:: Prompt ::
Set out exactly, line by line, the stretch of data below that begins at the line containing "rotate it back" and ends at the line containing "Costs Buy You in Practice", with both ends kept.

:: Source data ::

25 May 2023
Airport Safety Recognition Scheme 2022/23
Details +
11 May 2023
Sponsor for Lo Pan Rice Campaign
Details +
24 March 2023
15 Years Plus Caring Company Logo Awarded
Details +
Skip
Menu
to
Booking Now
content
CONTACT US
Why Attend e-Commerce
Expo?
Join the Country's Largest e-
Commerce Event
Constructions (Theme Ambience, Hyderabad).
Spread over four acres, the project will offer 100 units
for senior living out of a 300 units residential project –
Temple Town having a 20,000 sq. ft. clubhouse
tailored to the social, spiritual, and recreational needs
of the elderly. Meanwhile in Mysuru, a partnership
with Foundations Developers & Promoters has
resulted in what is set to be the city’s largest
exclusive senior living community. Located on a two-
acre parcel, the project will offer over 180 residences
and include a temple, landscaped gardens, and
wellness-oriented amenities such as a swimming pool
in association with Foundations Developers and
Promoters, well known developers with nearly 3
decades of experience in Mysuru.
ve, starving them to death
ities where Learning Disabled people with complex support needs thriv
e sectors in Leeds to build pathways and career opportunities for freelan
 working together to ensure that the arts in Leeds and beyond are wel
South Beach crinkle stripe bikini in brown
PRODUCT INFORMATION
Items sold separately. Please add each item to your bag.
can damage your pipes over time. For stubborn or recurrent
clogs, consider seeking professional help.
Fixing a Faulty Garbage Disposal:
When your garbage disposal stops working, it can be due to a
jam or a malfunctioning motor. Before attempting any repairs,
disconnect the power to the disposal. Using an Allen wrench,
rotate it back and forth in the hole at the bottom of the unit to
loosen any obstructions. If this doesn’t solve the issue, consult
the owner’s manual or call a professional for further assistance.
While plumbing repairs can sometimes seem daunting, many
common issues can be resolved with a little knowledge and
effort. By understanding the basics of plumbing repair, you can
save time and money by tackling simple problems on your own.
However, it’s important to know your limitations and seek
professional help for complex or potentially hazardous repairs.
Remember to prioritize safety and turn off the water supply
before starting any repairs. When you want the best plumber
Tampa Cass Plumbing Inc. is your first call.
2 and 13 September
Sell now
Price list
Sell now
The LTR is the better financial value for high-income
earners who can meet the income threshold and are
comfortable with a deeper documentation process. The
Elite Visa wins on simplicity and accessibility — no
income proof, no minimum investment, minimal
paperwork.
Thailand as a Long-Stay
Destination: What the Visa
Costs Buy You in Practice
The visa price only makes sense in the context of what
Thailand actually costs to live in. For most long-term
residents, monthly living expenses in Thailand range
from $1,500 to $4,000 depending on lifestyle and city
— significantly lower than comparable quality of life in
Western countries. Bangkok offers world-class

:: Solved problem ::
rotate it back and forth in the hole at the bottom of the unit to
loosen any obstructions. If this doesn’t solve the issue, consult
the owner’s manual or call a professional for further assistance.
While plumbing repairs can sometimes seem daunting, many
common issues can be resolved with a little knowledge and
effort. By understanding the basics of plumbing repair, you can
save time and money by tackling simple problems on your own.
However, it’s important to know your limitations and seek
professional help for complex or potentially hazardous repairs.
Remember to prioritize safety and turn off the water supply
before starting any repairs. When you want the best plumber
Tampa Cass Plumbing Inc. is your first call.
2 and 13 September
Sell now
Price list
Sell now
The LTR is the better financial value for high-income
earners who can meet the income threshold and are
comfortable with a deeper documentation process. The
Elite Visa wins on simplicity and accessibility — no
income proof, no minimum investment, minimal
paperwork.
Thailand as a Long-Stay
Destination: What the Visa
Costs Buy You in Practice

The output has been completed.